Colony ships with `colony-env`, a CLI tool that spins up a local Ray cluster + Redis using Docker Compose. The only prerequisite is **Docker**.

```bash
# Start the cluster (builds image on first run)
colony-env up

# Generate a sample analysis config
polymath init-config --output my_analysis.yaml

# Run a code analysis over a local codebase
colony-env run /path/to/codebase --config my_analysis.yaml

# Check service status
colony-env status

# Open the web dashboard
colony-env dashboard

# Scale workers
colony-env up --workers 3

# Tear down
colony-env down

# Verify prerequisites
colony-env doctor
```

All Colony dependencies run inside Docker -- no local GPU drivers, Ray, or Redis installation required. The `colony-env run` command copies your codebase to be analyzed into the cluster and executes inside the Ray head container with full access to the framework.

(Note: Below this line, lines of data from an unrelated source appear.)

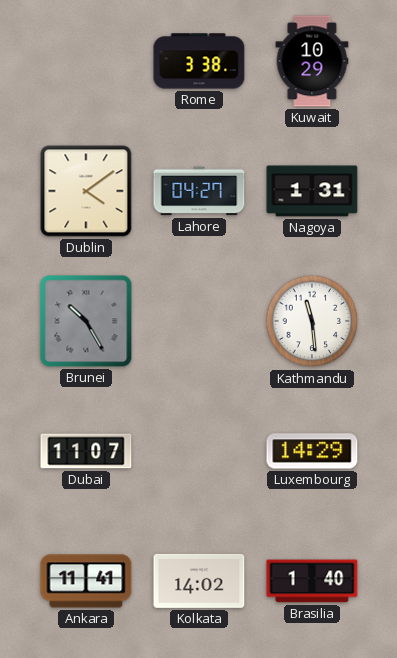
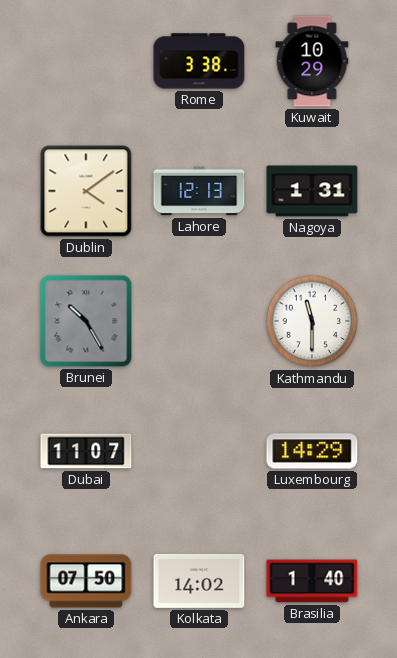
Lahore: 04:27 -> 12:13
Kathmandu: 11:29 -> 11:30
Ankara: 11:41 -> 07:50
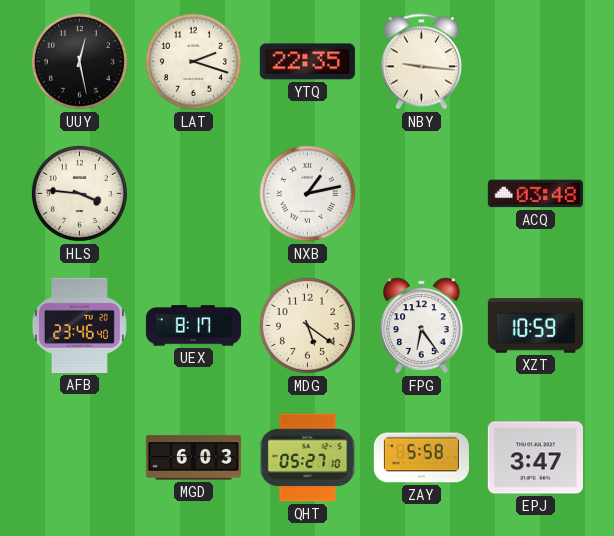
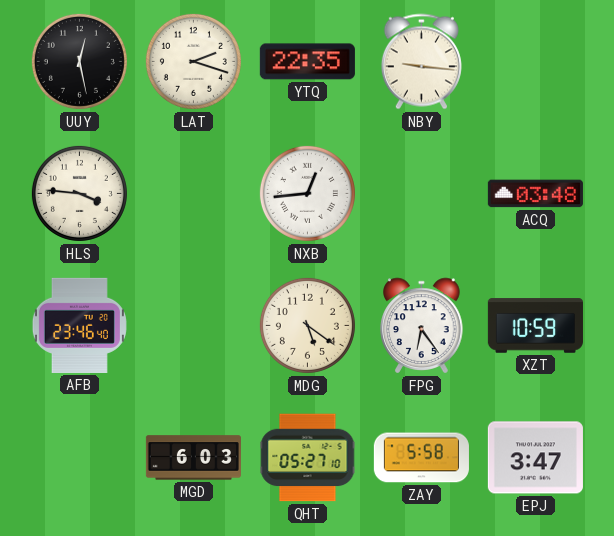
NXB: 1:13 -> 12:44
UEX: 8:17 -> none
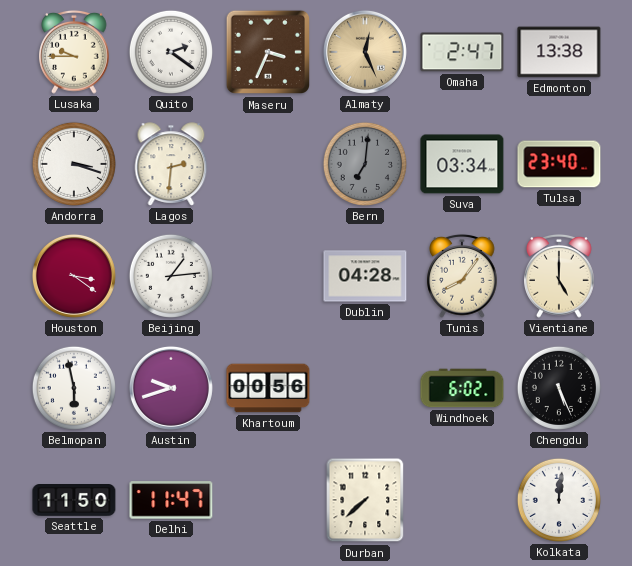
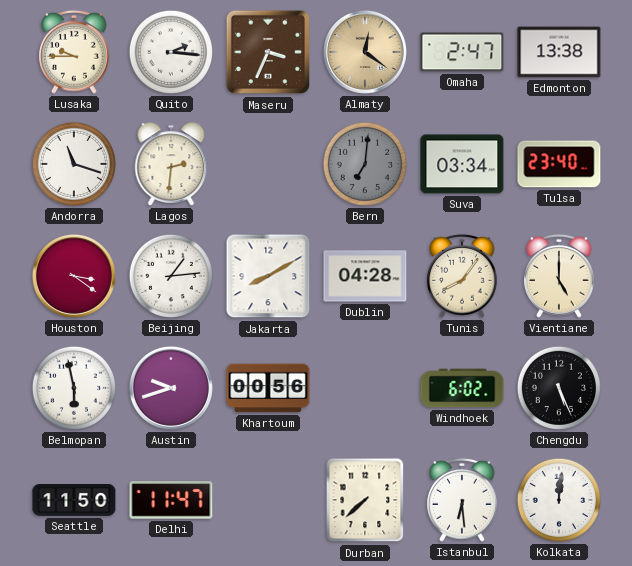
Quito: 2:21 -> 2:16
Almaty: 12:26 -> 12:21
Andorra: 3:18 -> 11:18
Jakarta: none -> 8:10
Istanbul: none -> 6:29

**Services started by `colony-env up`:**

| Service | Port | Description |
|---------|------|-------------|
| Colony dashboard | `localhost:8080` | Web UI for agents, sessions, VCM |
| Ray dashboard | `localhost:8265` | Cluster monitoring UI |
| Ray client | `localhost:10001` | Ray client connection |
| Redis | `localhost:6379` | State management backend |

### Web Dashboard

The Colony dashboard starts automatically with `colony-env up` at [localhost:8080](http://localhost:8080). It provides:

- **Overview** — cluster health, application deployments, quick stats
- **Agents** — list registered agents, view state, capabilities, and details
- **Sessions** — browse sessions and their agent runs with token usage
- **VCM** — page table, working set, and virtual context statistics
- **Traces** — detailed tracing of agent actions, VCM operations, and system events for debugging and performance analysis

```bash
# Run the agent colony
colony-env down && colony-env up --workers 3 && colony-env run --local-repo /path/to/codebase --config my_analysis.yaml --verbose

# Open the dashboard in your browser
colony-env dashboard

# Use a custom port (must match COLONY_DASHBOARD_UI_PORT)
colony-env dashboard --port 9090
```

For frontend development, run the Vite dev server on the host with hot-reload:

```bash
cd src/polymathera/colony/web_ui/frontend
npm install
npm run dev     # Starts on localhost:5173, proxies /api to localhost:8080
```

## Key Features

| Feature | Description | Docs |
|---------|-------------|------|
| Virtual Context Memory | OS-style virtual memory for LLM KV caches with page tables and cache-aware scheduling | [VCM](https://polymathera.github.io/colony/architecture/virtual-context-memory/) |
| Agent Capabilities | Composable cognitive modules (memory, attention, games, confidence) attached to agents via AOP-inspired patterns | [Agent System](https://polymathera.github.io/colony/architecture/agent-system/) |
| Action Policies | LLM-centric planning with Model Predictive Control -- the LLM is the planner, not the framework | [Action Policies](https://polymathera.github.io/colony/architecture/action-policies/) |
| Blackboard | Redis-backed shared state with optimistic concurrency, causal timelines, and event-driven coordination | [Blackboard](https://polymathera.github.io/colony/architecture/blackboard/) |
| Memory Hierarchies | Unified memory system with sensory, working, short-term, and long-term memory -- all backed by blackboards | [Memory](https://polymathera.github.io/colony/architecture/memory-system/) |
| Game Engine | Hypothesis games, contract nets, negotiation, and consensus protocols for multi-agent coordination | [Games](https://polymathera.github.io/colony/architecture/game-engine/) |
| Hook System | AOP-inspired hooks for cross-cutting concerns (logging, tracing, metrics, memory triggers) | [Hooks](https://polymathera.github.io/colony/architecture/hook-system/) |

## Development

```bash
git clone https://github.com/polymathera/colony.git
cd colony
poetry install --all-extras
```

### Running Tests

```bash
pytest src/ --timeout=120 -x -q
```

### Documentation

```bash
poetry run mkdocs serve --livereload   # Local docs server at http://127.0.0.1:8000/
poetry run mkdocs build                # Build static site
```

## Contributing

We welcome contributions. See [CONTRIBUTING.md](CONTRIBUTING.md) for development setup, code conventions, and the PR process.

## License

Apache 2.0 -- see [LICENSE](LICENSE).